[Stored data entries]
⁂
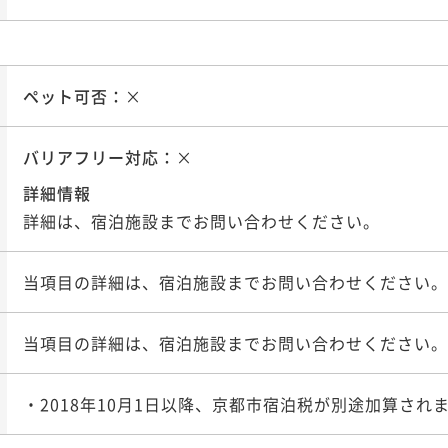
ペット可否：
×
バリアフリー対応：
×
詳細情報
詳細は、宿泊施設までお問い合わせください。
当項目の詳細は、宿泊施設までお問い合わせください。
当項目の詳細は、宿泊施設までお問い合わせください。
・2018年10月1日以降、京都市宿泊税が別途加算され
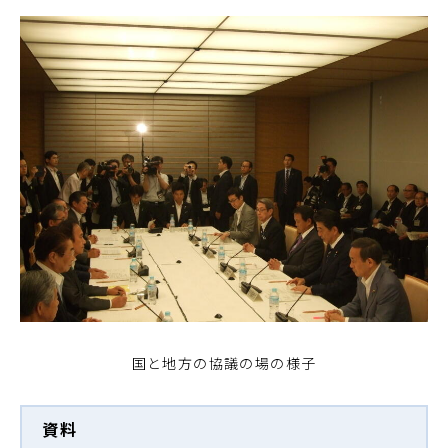
国と地方の協議の場の様子
資料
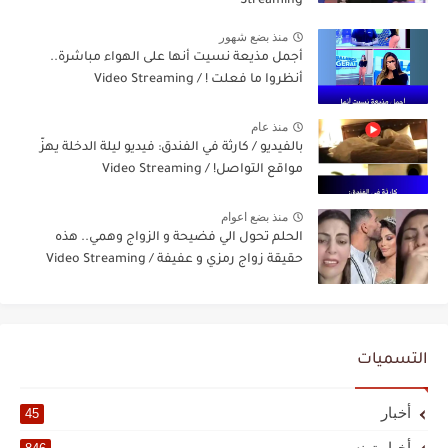
Streaming
منذ بضع شهور
أجمل مذيعة نسيت أنها على الهواء مباشرة..
أنظروا ما فعلت ! / Video Streaming
منذ عام
بالفيديو / كارثة في الفندق: فيديو ليلة الدخلة يهزّ
مواقع التواصل! / Video Streaming
منذ بضع اعوام
الحلم تحول الي فضيحة و الزواج وهمي.. هذه
حقيقة زواج رمزي و عفيفة / Video Streaming
التسميات
أخبار
45
أخبار تونس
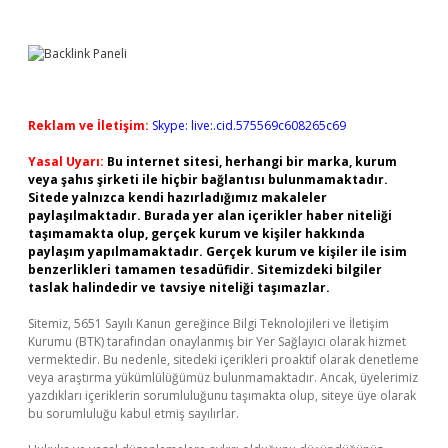
Reklam ve İletişim:
Skype: live:.cid.575569c608265c69
Yasal Uyarı:
Bu internet sitesi, herhangi bir marka, kurum
veya şahıs şirketi ile hiçbir bağlantısı bulunmamaktadır.
Sitede yalnızca kendi hazırladığımız makaleler
paylaşılmaktadır. Burada yer alan içerikler haber niteliği
taşımamakta olup, gerçek kurum ve kişiler hakkında
paylaşım yapılmamaktadır. Gerçek kurum ve kişiler ile isim
benzerlikleri tamamen tesadüfidir. Sitemizdeki bilgiler
taslak halindedir ve tavsiye niteliği taşımazlar.
Sitemiz, 5651 Sayılı Kanun gereğince Bilgi Teknolojileri ve İletişim
Kurumu (BTK) tarafından onaylanmış bir Yer Sağlayıcı olarak hizmet
vermektedir. Bu nedenle, sitedeki içerikleri proaktif olarak denetleme
veya araştırma yükümlülüğümüz bulunmamaktadır. Ancak, üyelerimiz
yazdıkları içeriklerin sorumluluğunu taşımakta olup, siteye üye olarak
bu sorumluluğu kabul etmiş sayılırlar.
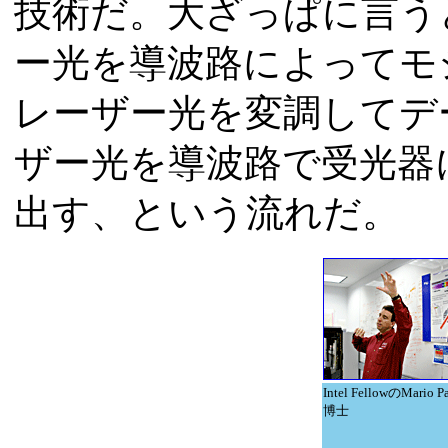
技術だ。大ざっぱに言う
ー光を導波路によってモ
レーザー光を変調してデ
ザー光を導波路で受光器
出す、という流れだ。
Intel FellowのMario Pa
博士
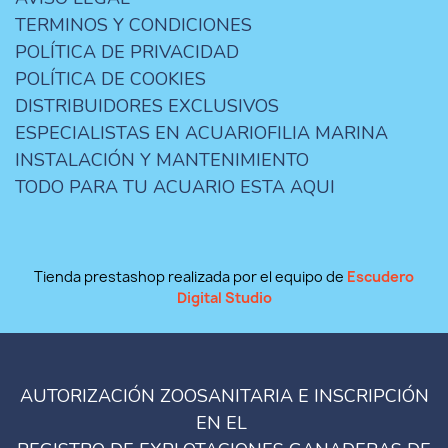
TERMINOS Y CONDICIONES
POLÍTICA DE PRIVACIDAD
POLÍTICA DE COOKIES
DISTRIBUIDORES EXCLUSIVOS
ESPECIALISTAS EN ACUARIOFILIA MARINA
INSTALACIÓN Y MANTENIMIENTO
TODO PARA TU ACUARIO ESTA AQUI
Tienda prestashop realizada por el equipo de
Escudero
Digital Studio
AUTORIZACIÓN ZOOSANITARIA E INSCRIPCIÓN
EN EL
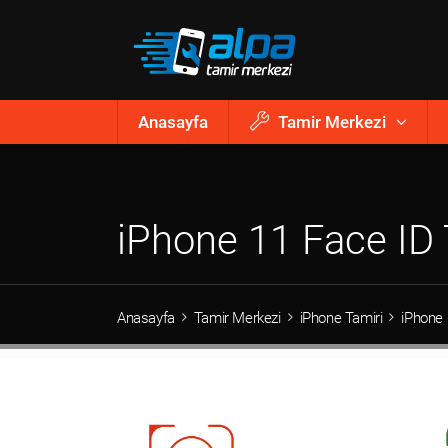
Anasayfa
Tamir Merkezi
iPhone 11 Face ID 
Anasayfa
Tamir Merkezi
iPhone Tamiri
iPhone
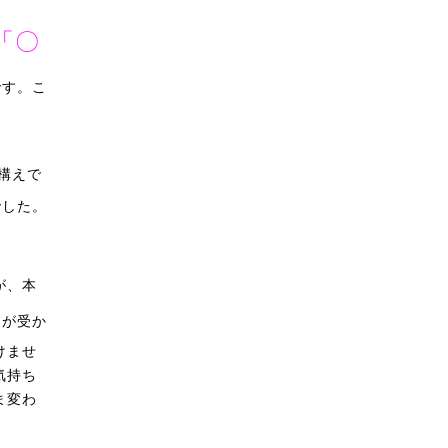
「〇
です。こ
構えで
でした。
が、本
こが受か
けませ
気持ち
ま変わ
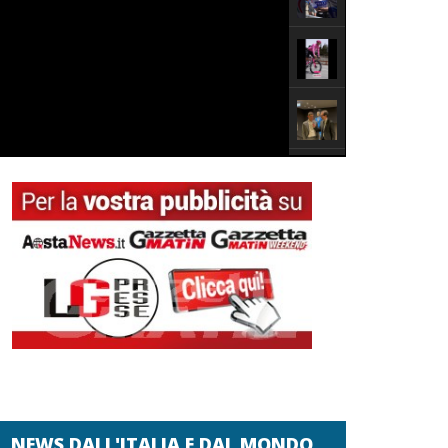
NEWS DALL'ITALIA E DAL MONDO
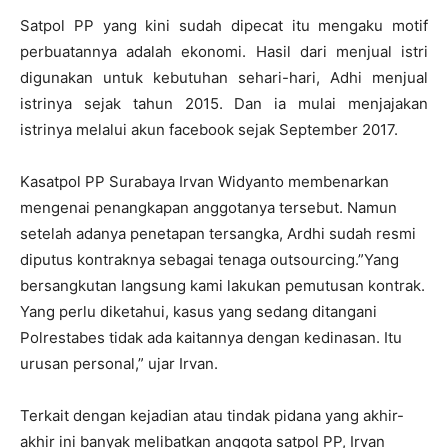
Satpol PP yang kini sudah dipecat itu mengaku motif
perbuatannya adalah ekonomi. Hasil dari menjual istri
digunakan untuk kebutuhan sehari-hari, Adhi menjual
istrinya sejak tahun 2015. Dan ia mulai menjajakan
istrinya melalui akun facebook sejak September 2017.
Kasatpol PP Surabaya Irvan Widyanto membenarkan
mengenai penangkapan anggotanya tersebut. Namun
setelah adanya penetapan tersangka, Ardhi sudah resmi
diputus kontraknya sebagai tenaga outsourcing.”Yang
bersangkutan langsung kami lakukan pemutusan kontrak.
Yang perlu diketahui, kasus yang sedang ditangani
Polrestabes tidak ada kaitannya dengan kedinasan. Itu
urusan personal,” ujar Irvan.
Terkait dengan kejadian atau tindak pidana yang akhir-
akhir ini banyak melibatkan anggota satpol PP, Irvan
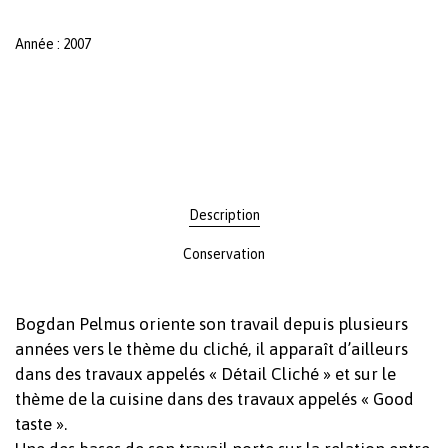
Année : 2007
Description
Conservation
Bogdan Pelmus oriente son travail depuis plusieurs
années vers le thème du cliché, il apparaît d’ailleurs
dans des travaux appelés « Détail Cliché » et sur le
thème de la cuisine dans des travaux appelés « Good
taste ».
⁂
Your assignment.
Each line above that falls between the line with "INSTALACIÓN Y MANTENIMIENTO" and the line with "istrinya melalui akun" should be printed exactly, together with those two lines, but the pictures should not.

Answer to this task.
INSTALACIÓN Y MANTENIMIENTO
TODO PARA TU ACUARIO ESTA AQUI
Tienda prestashop realizada por el equipo de
Escudero
Digital Studio
AUTORIZACIÓN ZOOSANITARIA E INSCRIPCIÓN
EN EL
Anasayfa
Tamir Merkezi
iPhone 11 Face ID 
Anasayfa
Tamir Merkezi
iPhone Tamiri
iPhone
「〇
です。こ
構えで
でした。
が、本
こが受か
けませ
気持ち
ま変わ
NEWS DALL'ITALIA E DAL MONDO
Satpol PP yang kini sudah dipecat itu mengaku motif
perbuatannya adalah ekonomi. Hasil dari menjual istri
digunakan untuk kebutuhan sehari-hari, Adhi menjual
istrinya sejak tahun 2015. Dan ia mulai menjajakan
istrinya melalui akun facebook sejak September 2017.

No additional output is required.